Inspired by the ghosts of the hotel’s first colony-era patrons, the reinvention of Captain Melville from a dark inner city nightclub into a restaurant and bar. With the building listed on the Victorian Heritage Register, the hotel was sensitively stripped back, with careful consideration for architecture with a repurposed aesthetic, keeping as much of the old building as possible. Responding to the gold rush inspired environment (yet stealthily dodging a colonial museum or cliché), materials that were once used on hand during the settlement – steel, timber, leather, canvas – became the conceptual framework for the design and material palette.
Captain Melville is divided into two main parts, with the casual front bar encased in steel and the ambidextrous space of the large dining hall to the rear.
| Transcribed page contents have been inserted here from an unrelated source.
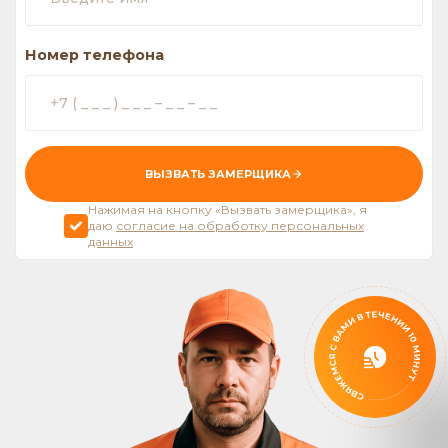
Номер телефона
ВЫЗВАТЬ ЗАМЕРЩИКА
Нажимая на кнопку «Вызвать замерщика», я
даю
согласие на обработку персональных
данных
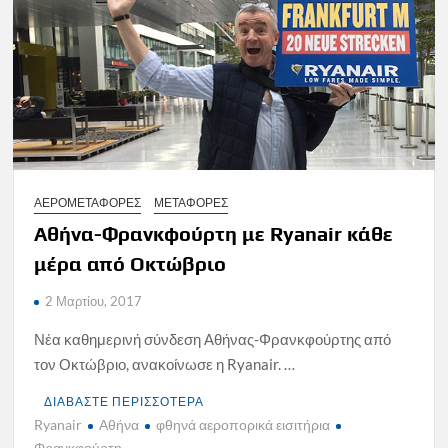
ΑΕΡΟΜΕΤΑΦΟΡΕΣ
ΜΕΤΑΦΟΡΕΣ
Αθήνα-Φρανκφούρτη με Ryanair κάθε
μέρα από Οκτώβριο
2 Μαρτίου, 2017
Νέα καθημερινή σύνδεση Αθήνας-Φρανκφούρτης από
τον Οκτώβριο, ανακοίνωσε η Ryanair. …
ΔΙΑΒΑΣΤΕ ΠΕΡΙΣΣΟΤΕΡΑ
Ryanair
Αθήνα
φθηνά αεροπορικά εισιτήρια
Φρανκφούρτη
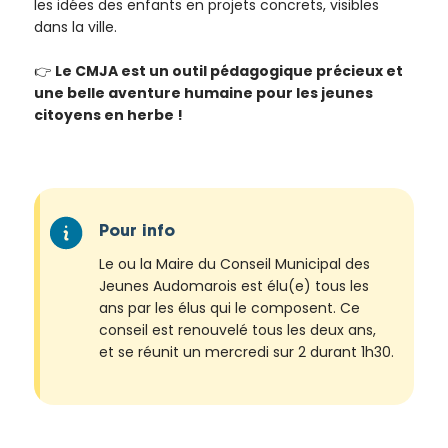
les idées des enfants en projets concrets, visibles
dans la ville.
👉
Le CMJA est un outil pédagogique précieux et
une belle aventure humaine pour les jeunes
citoyens en herbe !
Pour info
Le ou la Maire du Conseil Municipal des
Jeunes Audomarois est élu(e) tous les
ans par les élus qui le composent. Ce
conseil est renouvelé tous les deux ans,
et se réunit un mercredi sur 2 durant 1h30.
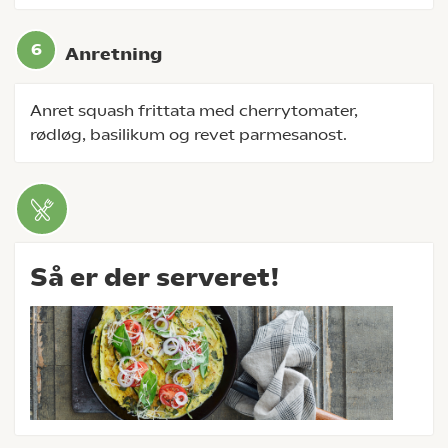
Anretning
Anret squash frittata med cherrytomater,
rødløg, basilikum og revet parmesanost.
Så er der serveret!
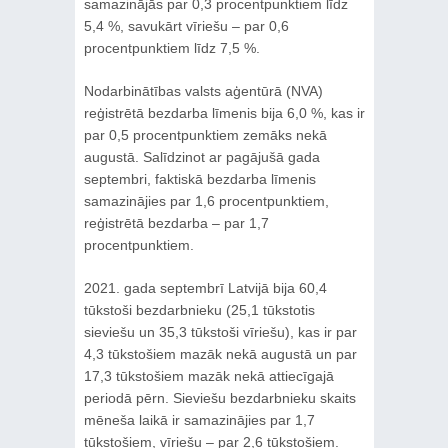
samazinājās par 0,3 procentpunktiem līdz
5,4 %, savukārt vīriešu – par 0,6
procentpunktiem līdz 7,5 %.
Nodarbinātības valsts aģentūrā (NVA)
reģistrētā bezdarba līmenis bija 6,0 %, kas ir
par 0,5 procentpunktiem zemāks nekā
augustā. Salīdzinot ar pagājušā gada
septembri, faktiskā bezdarba līmenis
samazinājies par 1,6 procentpunktiem,
reģistrētā bezdarba – par 1,7
procentpunktiem.
2021. gada septembrī Latvijā bija 60,4
tūkstoši bezdarbnieku (25,1 tūkstotis
sieviešu un 35,3 tūkstoši vīriešu), kas ir par
4,3 tūkstošiem mazāk nekā augustā un par
17,3 tūkstošiem mazāk nekā attiecīgajā
periodā pērn. Sieviešu bezdarbnieku skaits
mēneša laikā ir samazinājies par 1,7
tūkstošiem, vīriešu – par 2,6 tūkstošiem.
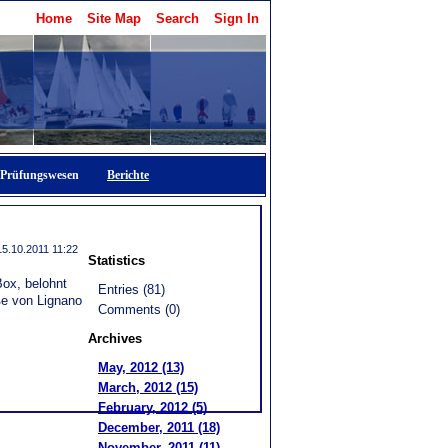
Home
Site Map
Search
Sign In
Prüfungswesen
Berichte
15.10.2011 11:22
Statistics
Box, belohnt
Entries (81)
ße von Lignano
Comments (0)
Archives
May, 2012 (13)
March, 2012 (15)
February, 2012 (5)
December, 2011 (18)
November, 2011 (11)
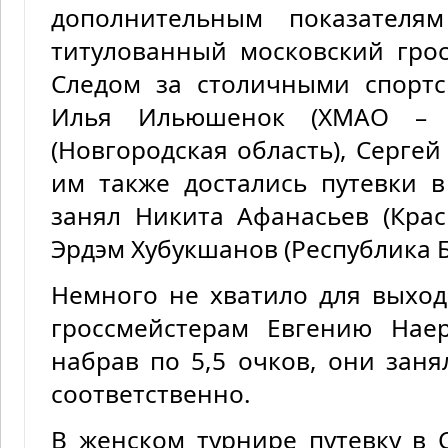
дополнительным показател
титулованный московский гро
Следом за столичными спор
Илья Ильюшенок (ХМАО – Ю
(Новгородская область), Сергей
им также достались путевки 
занял Никита Афанасьев (Крас
Эрдэм Хубукшанов (Республика Б
Немного не хватило для выхо
гроссмейстерам Евгению Нае
набрав по 5,5 очков, они заня
соответственно.
В женском турнире путевку в 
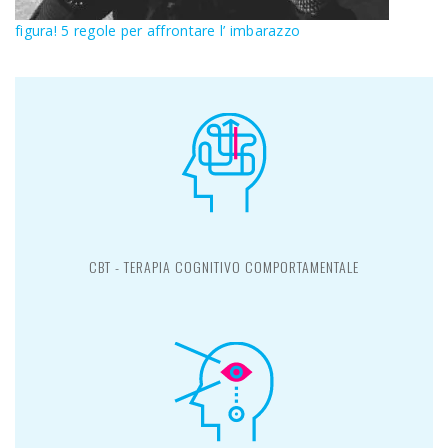
figura! 5 regole per affrontare l’ imbarazzo
CBT - TERAPIA COGNITIVO COMPORTAMENTALE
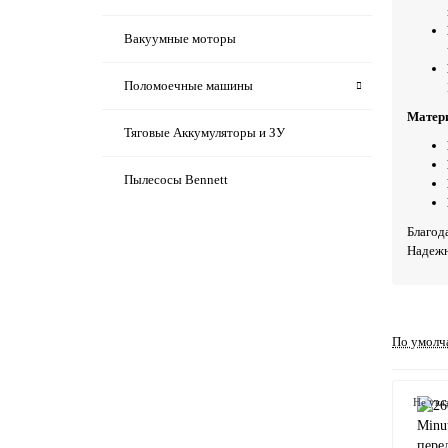
Вакуумные моторы
1687 ₽
Поломоечные машины
В корзину
Матери
Тяговые Аккумуляторы и ЗУ
Пылесосы Bennett
5.762-008.0
Благод
5.762-008.0 Щетка валиковая B40 R45
Надежн
(крепление "шестигранник")
7829 ₽
По умолч
В корзину
Не ука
The atmosphere connects to the past in a very modern way – peaked tent structures amid communal tables (mess hall style) evokes the early tent cities of Melbourne, while steel mesh throughout frames displays of ingredients, reminiscent of the colonial butchers that would hang their netted meats uncensored in plain view.
And as for Melville himself? The word is he was a man with a devilish spirit and a sense of adventure who had been transported from Scotland to Van Diemen’s Land at the age of 15 only to become a thorn in the side of the local courts due to his constant escapes. Cheeky, brave and rebellious in nature … just like the restaurant & bar that carries his name today.